Penerapan Hidden Markov Model (HMM) dan Mel-Frequency Cesptral Coefficients (MFCC) pada E-Learning Bahasa Madura untuk Anak Usia Dini Ubaidi, Ubaidi; Dewi, Nindian Puspa
Jurnal Teknologi Informasi dan Ilmu Komputer Vol 7 No 6: Desember 2020
Publisher : Fakultas Ilmu Komputer, Universitas Brawijaya

Show Abstract | Download Original | Original Source | Check in Google Scholar | DOI: 10.25126/jtiik.2020722477

Abstract

Bahasa Madura is a regional language used in Madura island. This language has many variations of pronunciation and dialect that makes it not easy to learn, even by the local people especially children. There hasn’t been any interesting learning media to learn Bahasa Madura so far. In fact, a fun learning activity is needed to help children to enhance their ability in pronouncing animals’ names, numbers, fruits and things in Bahasa Madura. Thus, it’s considered important to create Bahasa Madura e-learning by implementing the recognition of voice patterns in order to make it easier for the children to learn Bahasa Madura which has several variations of pronunciation only for one single object. This Bahasa Madura e-learning application for young learners is used to introduce Bahasa Madura vocabularies by recognizing the voice pattern recordings which have been processed through MFCC technique as the extracted voice features and HMM as the learning techniques.
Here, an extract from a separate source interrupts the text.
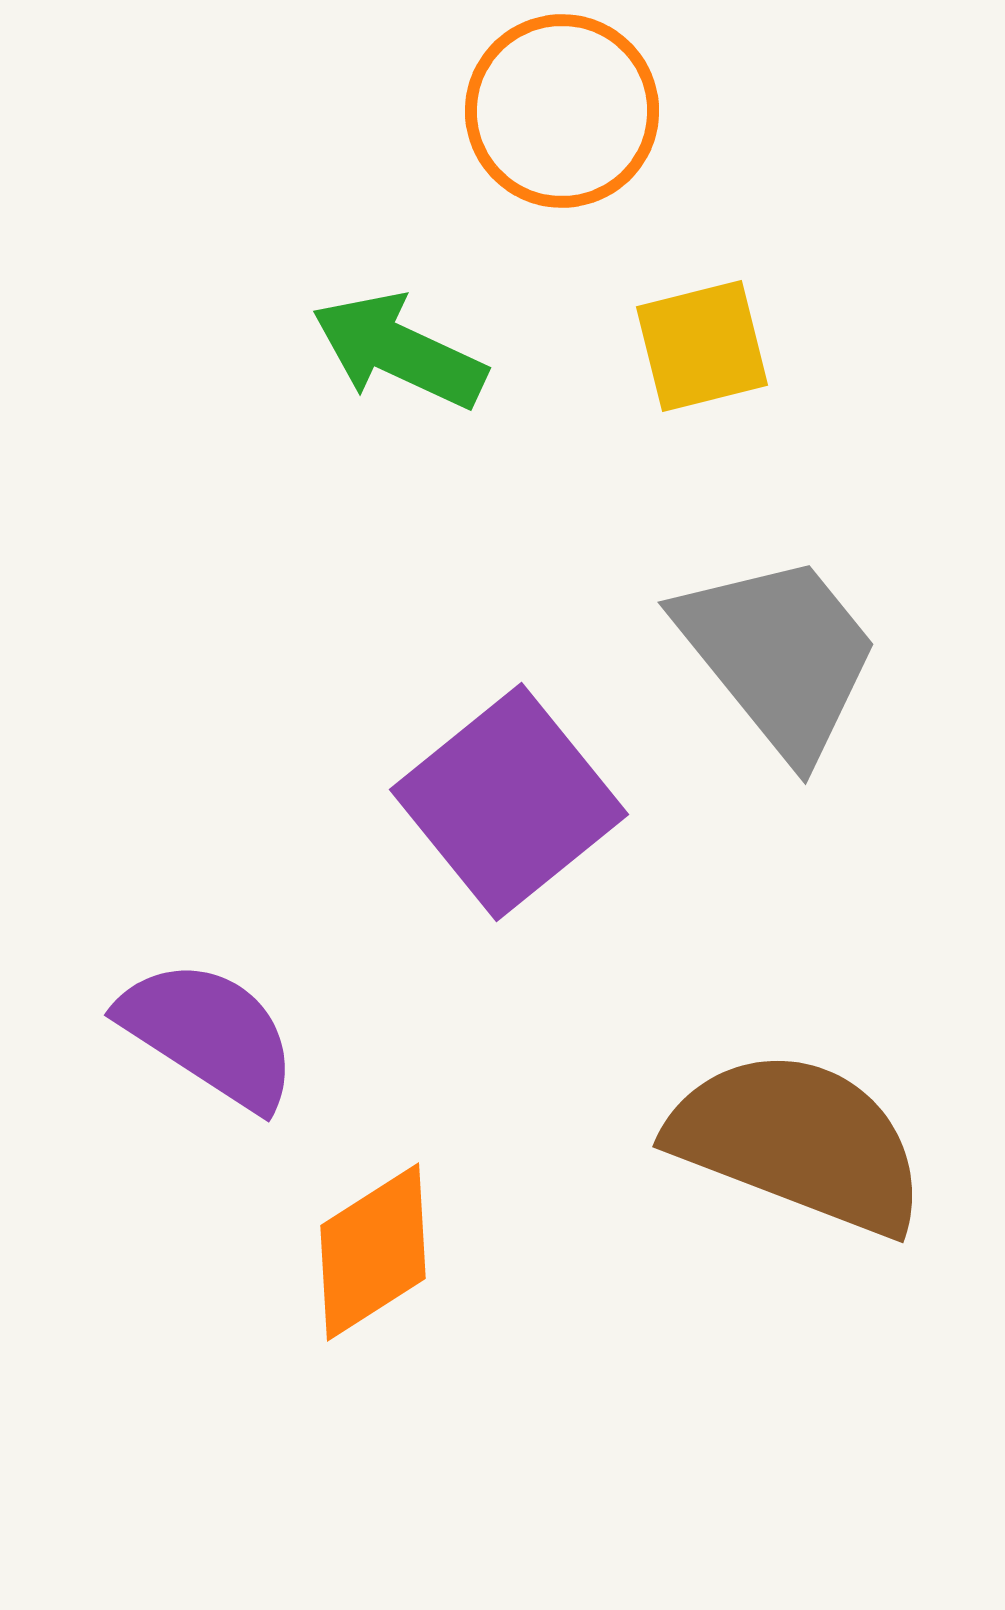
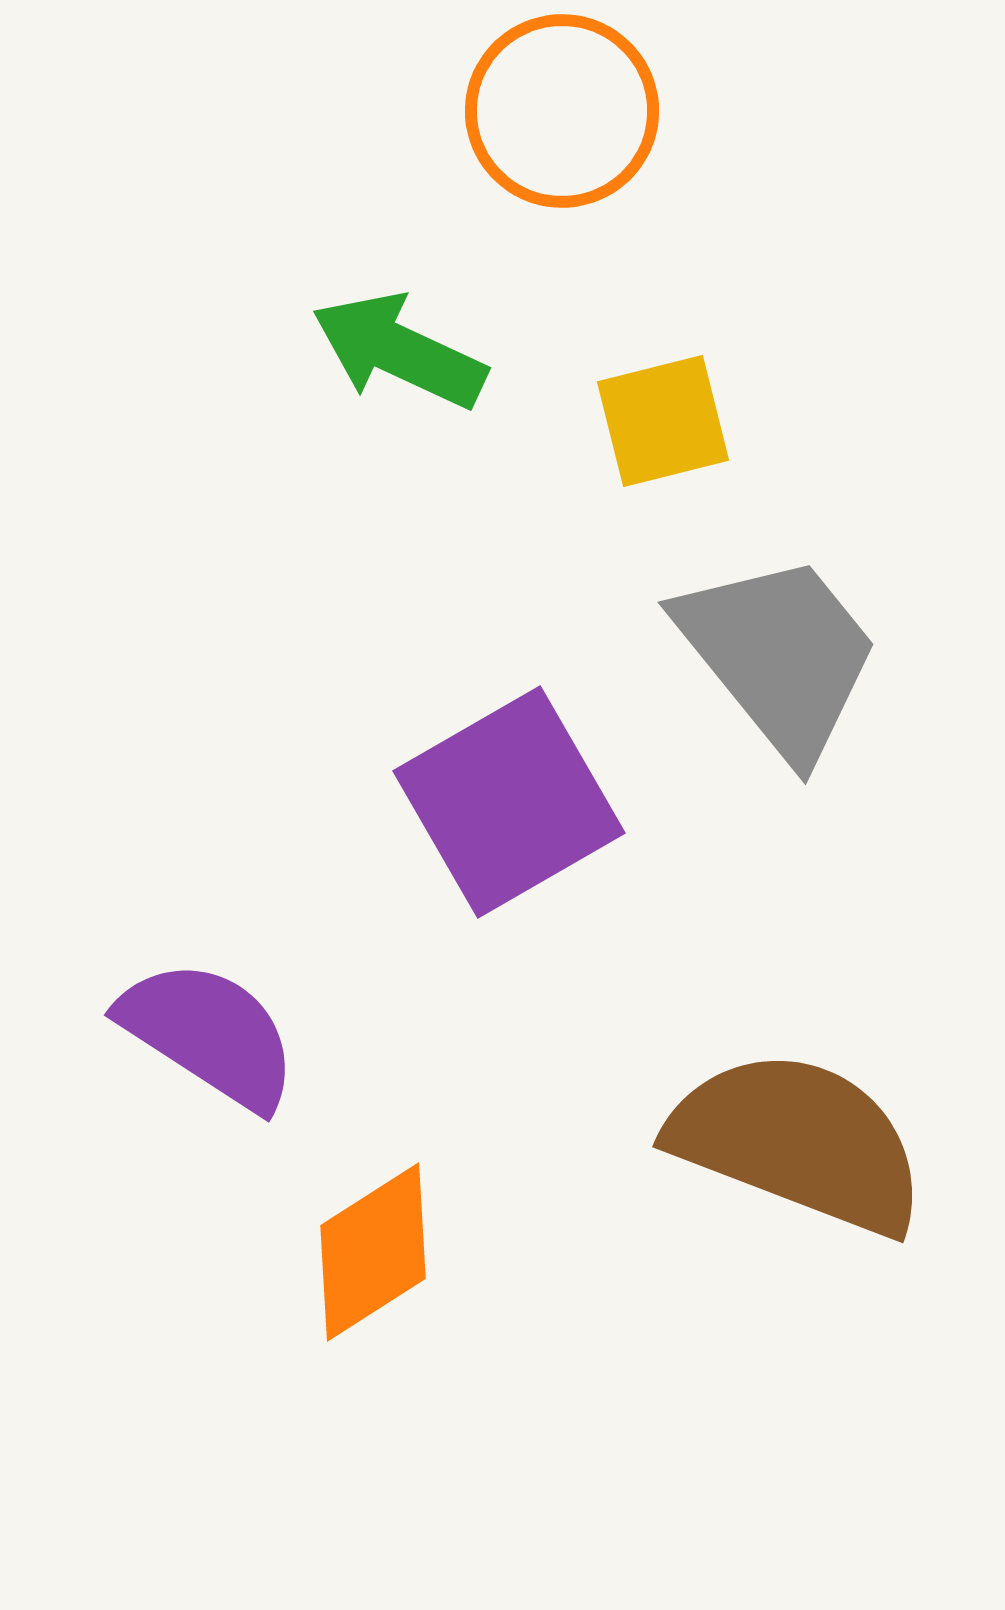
yellow square: moved 39 px left, 75 px down
purple square: rotated 9 degrees clockwise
The implementation of MFCC and HMM as the learning tool to introduce the pronunciation of regional language vocabularies especially Bahasa Madura has never been done before. Therefore, this research is expected to help the young learners to be able to pronounce Bahasa Madura vocabularies properly.  In this study, a number of young learners’ voices were recorded and were set as the trial data. Only the proper voice data that were used—voice data that were considered to be pronounced correctly. The trial method was done through one-single model and multi-model. After doing several simultaneous trials, the result showed the accuracy level. The average accuracy level for one-single model system was 73% (with the highest accuracy reached 75%) and the average accuracy level for multi-model system was 80% (with the highest accuracy reached 81%).